- _Excerpts from a dataset_:

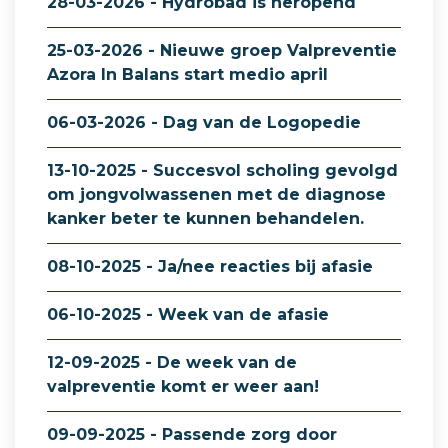
28-03-2026 - Hydrobad is heropend
25-03-2026 - Nieuwe groep Valpreventie
Azora In Balans start medio april
06-03-2026 - Dag van de Logopedie
13-10-2025 - Succesvol scholing gevolgd
om jongvolwassenen met de diagnose
kanker beter te kunnen behandelen.
08-10-2025 - Ja/nee reacties bij afasie
06-10-2025 - Week van de afasie
12-09-2025 - De week van de
valpreventie komt er weer aan!
09-09-2025 - Passende zorg door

- _TASK INSTRUCTIONS_: Can you retype every record above exactly, leaving out the pictures?

- _RESULT FOR THIS TASK_:
28-03-2026 - Hydrobad is heropend
25-03-2026 - Nieuwe groep Valpreventie
Azora In Balans start medio april
06-03-2026 - Dag van de Logopedie
13-10-2025 - Succesvol scholing gevolgd
om jongvolwassenen met de diagnose
kanker beter te kunnen behandelen.
08-10-2025 - Ja/nee reacties bij afasie
06-10-2025 - Week van de afasie
12-09-2025 - De week van de
valpreventie komt er weer aan!
09-09-2025 - Passende zorg door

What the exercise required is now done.